Dezasseis anos de Angela Merkel
2005 - O início de uma grande era
Foi aqui que tudo começou. Angela Merkel é eleita para suceder a Gerhard Schroeder como chanceler da Alemanha. Merkel herda as reformas económicas do social-democrata e logo no primeiro mandato consegue reduzir a taxa de desemprego, que cai de 11,5% para 7%.
2008 - Uma catapulta de crises
2008 foi um ano crítico para muitos dos países da União Europeia. Na Alemanha, as crises começam a acumular-se e a crise financeira - motivada pelo colapso do mercado de habitação nos EUA - atinge as economias europeias. As exportações alemãs caem 8%.
2009 - Recuperação garante reeleição
Merkel continua a brilhar com as suas políticas contidas e voltadas para o presente. A Alemanha retoma o crescimento económico, pondo fim à maior recessão desde a II Guerra Mundial, e a chanceler valida a confiança da população que a reelege para o cargo.
2011 - Ano marcado por decisão drástica
Após o desastre nuclear de Fukushima, no Japão, Angela Merkel anuncia a retirada gradual da Alemanha da energia nuclear até 2022. O objetivo então apresentado era substituir a energia nuclear por energias renováveis.
2013 - De novo, vitória à vista
O país estava de novo em velocidade de cruzeiro e a economia dava sinais de recuperação. Motivada pela queda do desemprego para 5,2%, Merkel é eleita pela terceira vez para conduzir os destinos da incontestada maior economia da Europa.
2015 - Popularidade em baixo
A mudança ideológica de Merkel, que decide cambiar a política alemã sobre os imigrantes, faz com que a sua popularidade caia a pique. Em 2015, a chanceler permitiu a entrada na Alemanha de quase 1,5 milhões de refugiados.

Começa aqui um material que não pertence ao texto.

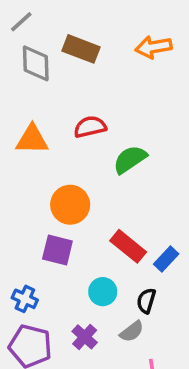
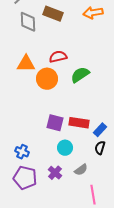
orange circle: (70, 205) -> (47, 79), moved
red rectangle: (128, 246) -> (79, 123), turned -30
purple square: (57, 250) -> (55, 123), moved
black semicircle: (146, 301) -> (100, 148), moved

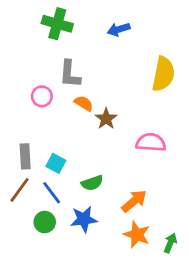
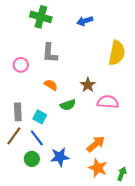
pink circle: (42, 96) -> (21, 65), moved
orange semicircle: (84, 103) -> (51, 85), moved
brown star: (106, 119) -> (88, 85), moved
green semicircle: (92, 183) -> (68, 105), moved

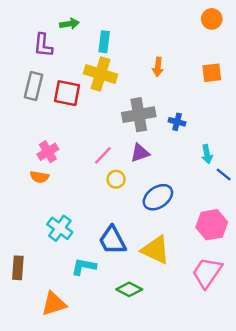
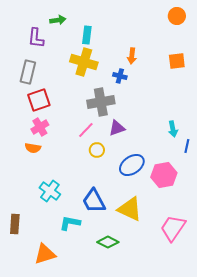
red square: (67, 93) -> (39, 100), moved, turned -30
gray cross: (139, 115) -> (101, 102), moved
blue cross: (177, 122) -> (120, 76), moved
blue line: (224, 174) -> (187, 146), turned 64
pink hexagon: (212, 225) -> (164, 175), moved

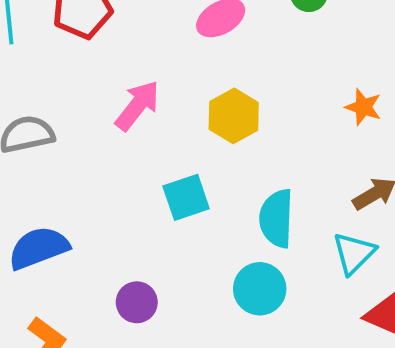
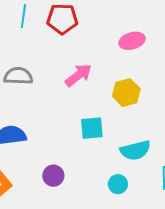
cyan semicircle: (276, 218) -> (135, 150), turned -120
cyan circle: (260, 289) -> (118, 184), size x0.7

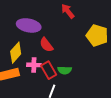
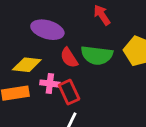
yellow diamond: (16, 53) -> (27, 65), turned 50
green semicircle: (65, 70) -> (97, 55), moved, size x1.6

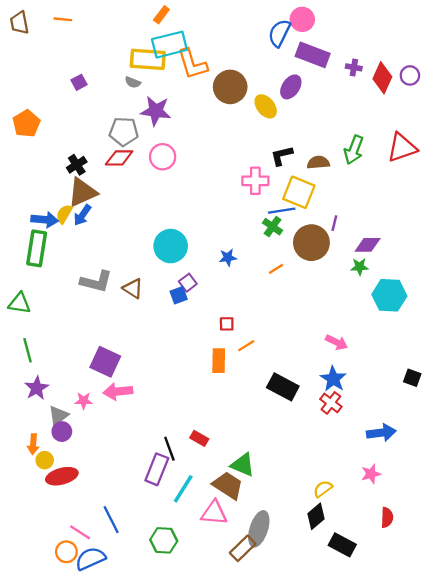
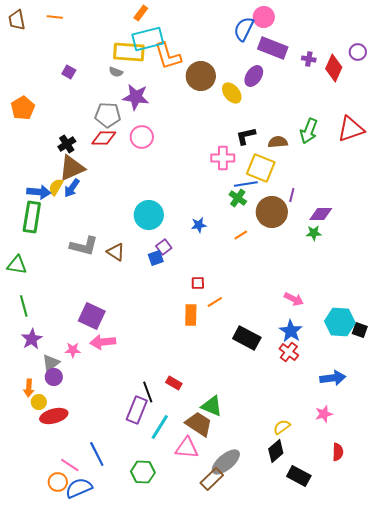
purple circle: (410, 75) -> (358, 52), moved
purple square: (79, 82) -> (69, 72), turned -32
cyan hexagon: (389, 295) -> (340, 322), moved
gray ellipse: (259, 529) -> (226, 462), turned 32

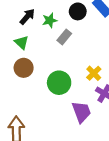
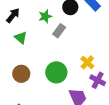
black arrow: (27, 17) -> (13, 15), moved
brown circle: (24, 68) -> (21, 74), moved

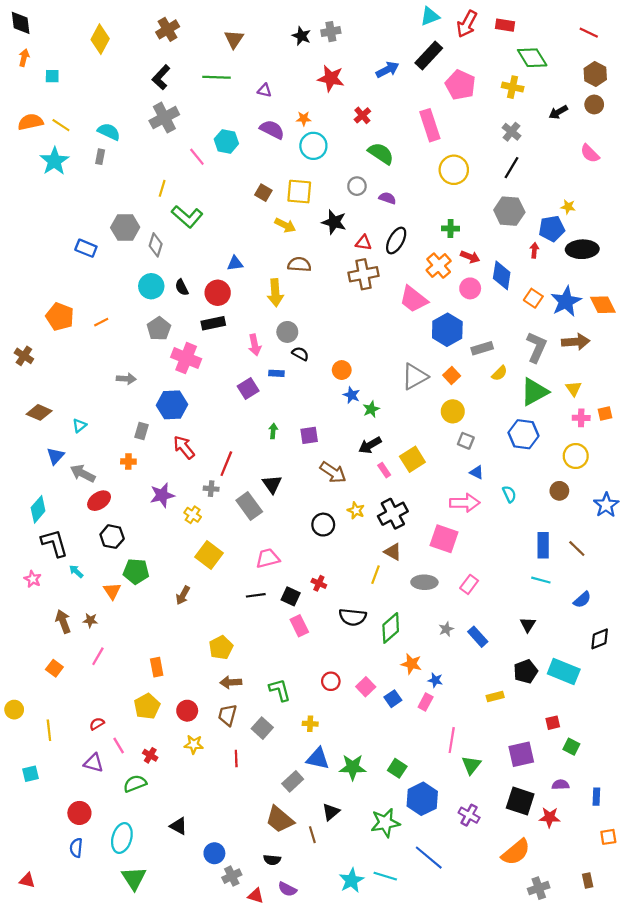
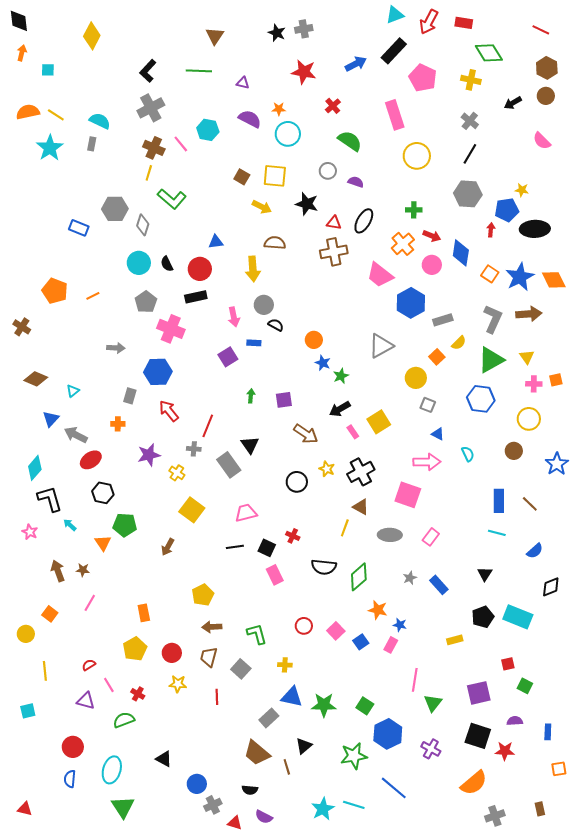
brown cross: (168, 29) -> (154, 148), moved, turned -35
orange square: (452, 375) -> (437, 357), moved
yellow circle: (14, 710) -> (26, 634), moved

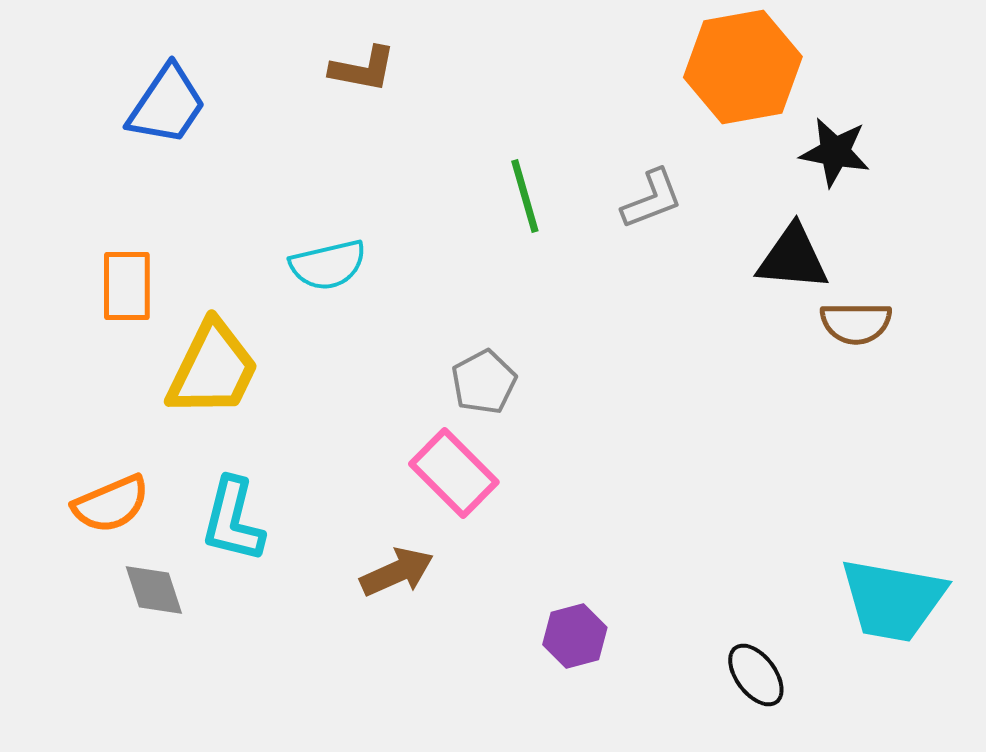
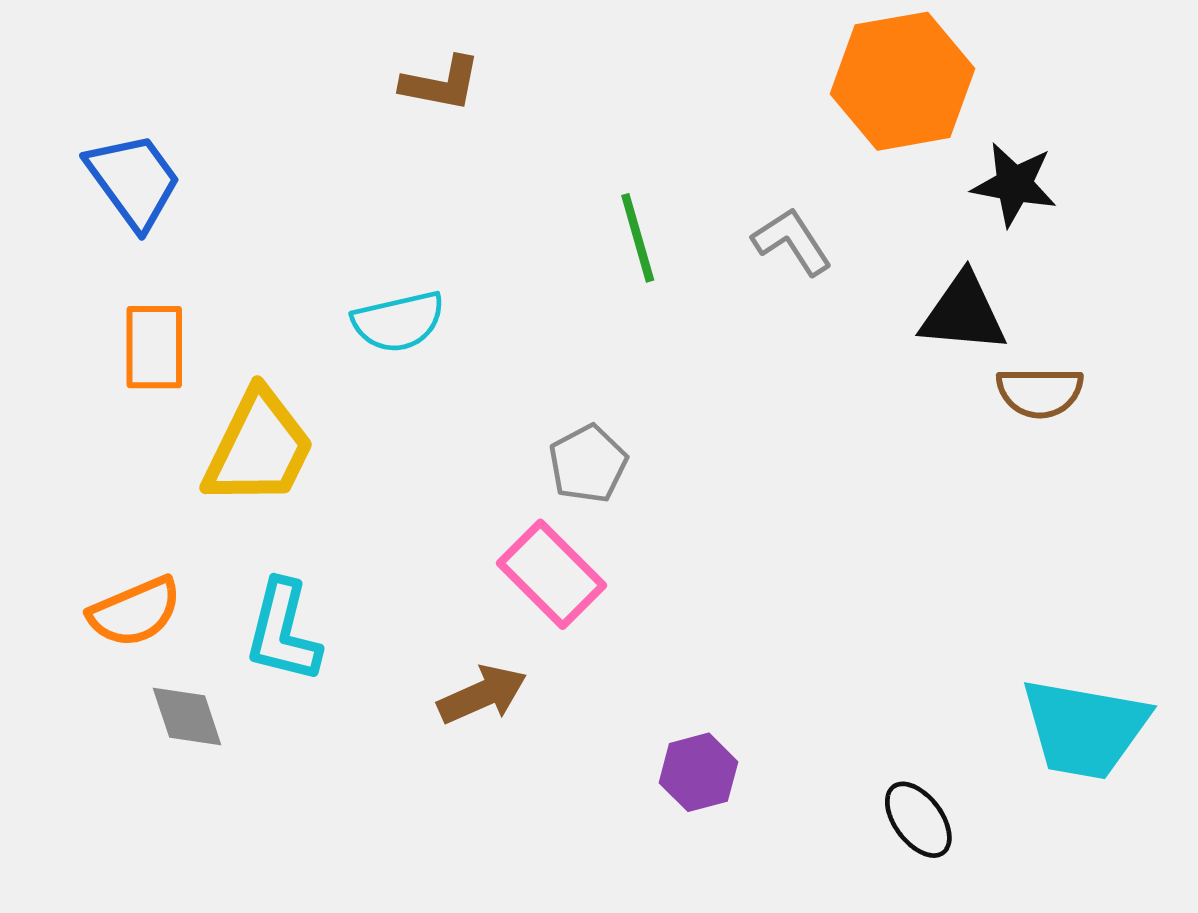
blue trapezoid: (167, 105) -> (134, 181), moved, turned -70
gray L-shape: (652, 199) -> (792, 241), turned -102

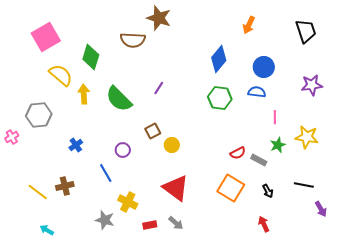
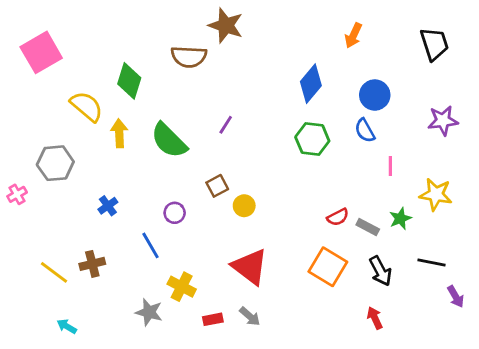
pink square: (46, 37) -> (41, 52), moved
blue semicircle: (257, 92) -> (365, 130), turned -126
green star: (278, 145) -> (400, 219), moved
black arrow: (268, 191) -> (380, 271), size x1.5

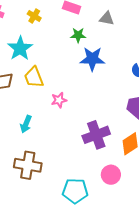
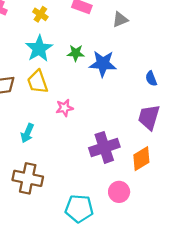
gray triangle: (107, 18) -> (120, 20), turned -35
green star: (78, 35) -> (76, 53), moved
cyan star: (20, 48) -> (39, 49), moved

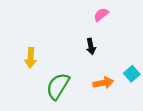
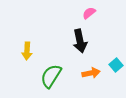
black arrow: (91, 46) -> (80, 41), size x1.6

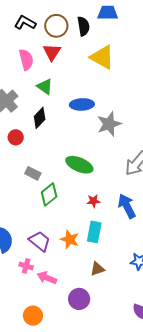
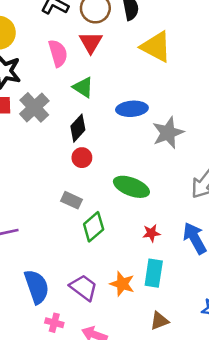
red circle: (16, 137) -> (82, 158), moved
pink cross: (26, 266) -> (54, 323), moved

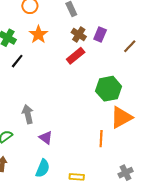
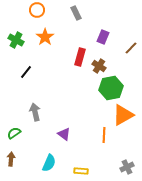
brown cross: (79, 34) -> (99, 66), moved
red rectangle: (76, 56) -> (80, 57), turned -36
black line: (17, 61) -> (26, 72), moved
purple triangle: (46, 138) -> (64, 134), moved

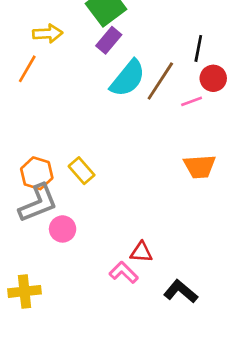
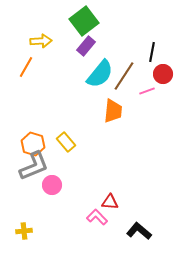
orange trapezoid: (200, 167) -> (113, 111), moved, turned -80
yellow cross: (25, 291) -> (24, 231), size x0.7

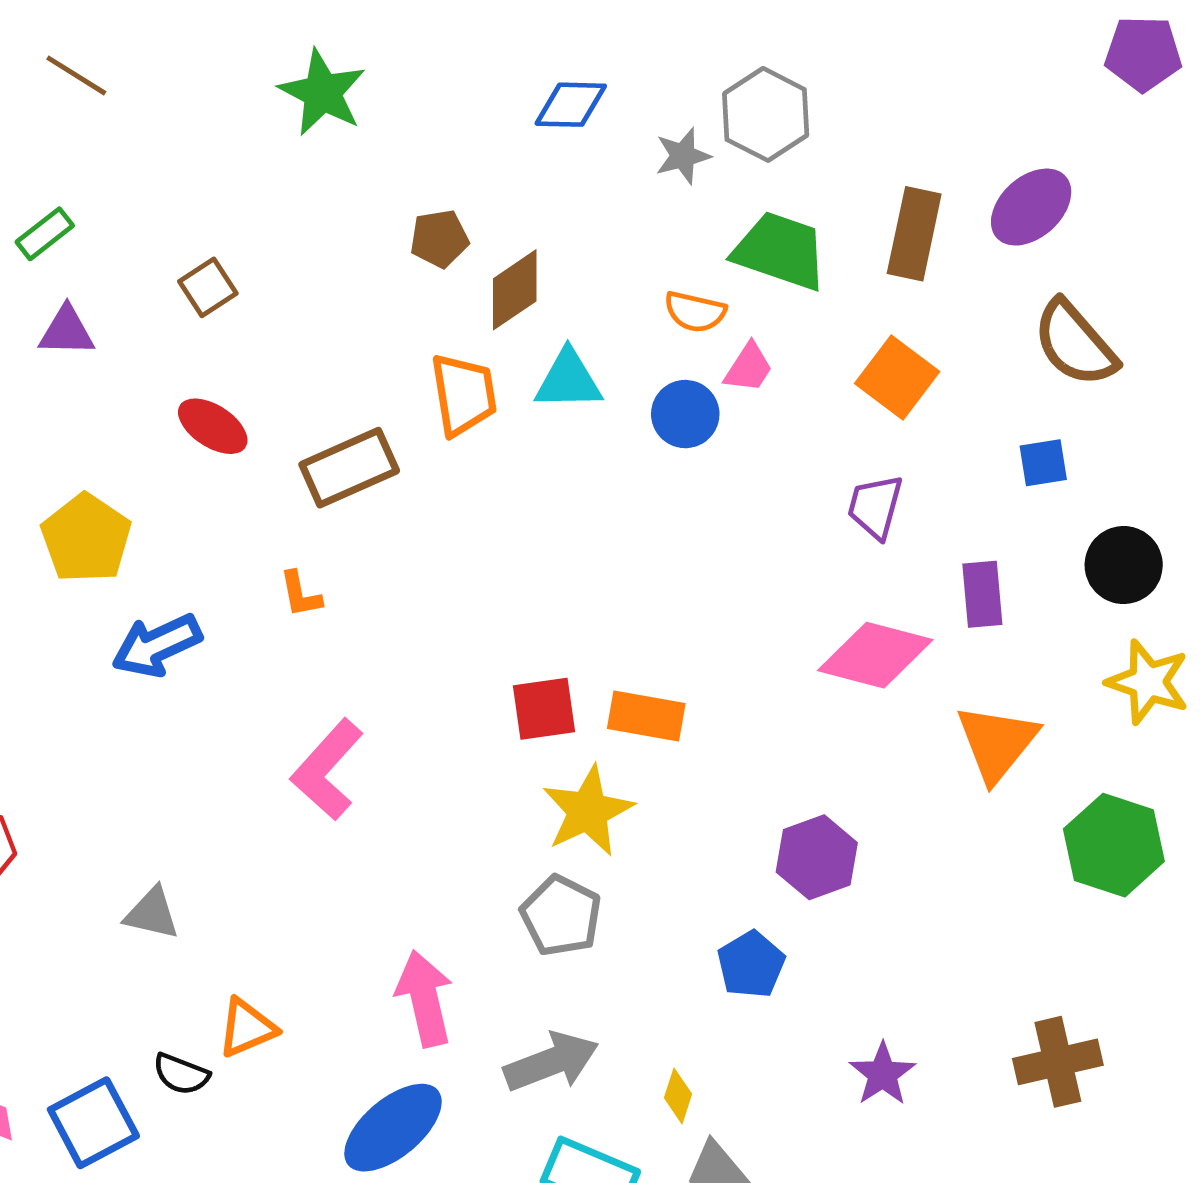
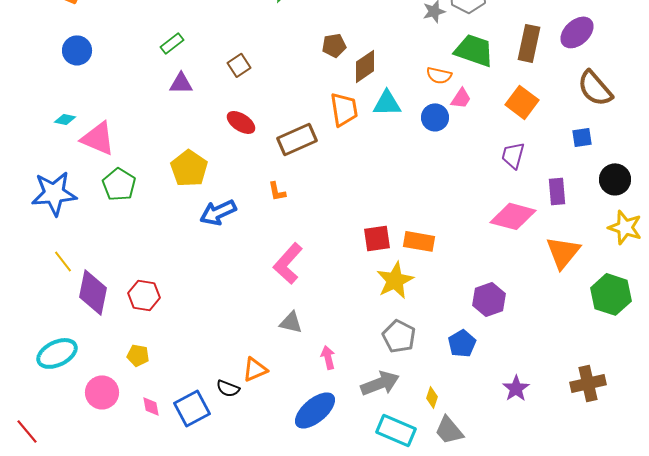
gray triangle: (152, 913) -> (291, 322), moved
gray pentagon: (561, 916) -> (399, 336), moved
pink arrow: (425, 999) -> (328, 357), size x0.6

2016 - Luta contra Donald Trump
Do outro lado do Atlântico, Donald Trump ganha as eleições nos EUA. Barack Obama, Presidente cessante, insiste com Merkel para voltar a concorrer a chanceler, para conter Trump e os populistas de direita na Europa.
2017 - A última reeleição
Pela última vez, Merkel entra na corrida à chancelaria e volta a ser, pela quarta vez consecutiva, a favorita. Nesse ano, o desemprego cai para 3,7% e a participação feminina na força de trabalho atinge os 70%.
VIDA
A filha de um luterano que chegou a chanceler da maior potência europeia
Angela Dorothea Merkel nasceu há 67 anos em Hamburgo, Alemanha Ocidental. Filha de um pastor luterano e de uma professora de Inglês e Latim, a mulher que deu nome ao movimento político "merkelismo" cresceu sob a ditadura comunista da Alemanha Oriental (ex-RDA). Este início de vida viria a tornar-se numa lição anos mais tarde, quando Merkel decidiu mudar de ideias sobre os refugiados. Doutorada em Química Quântica pela Universidade de Leipzig, integrou a Juventude Livre Alemã e na ex-RDA aprendeu a falar russo - que aplica cada vez que se avista com Vladimir Putin, presidente da Rússia. Viu o muro de Berlim cair. Ou melhor, não viu: o plano para esse dia era ir à sauna e foi lá que esteve quando a barreira erguida pela Alemanha Oriental na Guerra Fria foi derrubada. Mas esta mulher discreta começou cedo a dar cartas na política alemã. Em 1990, tinha 36 anos, é eleita deputada do Bundestag pelo Despertar Democrático e quatro anos depois chega a ministra do Ambiente e da Segurança Nuclear - era a mais jovem ministra na Alemanha. Quinze anos depois, Angela Merkel fez-se chanceler da maior potência da Europa.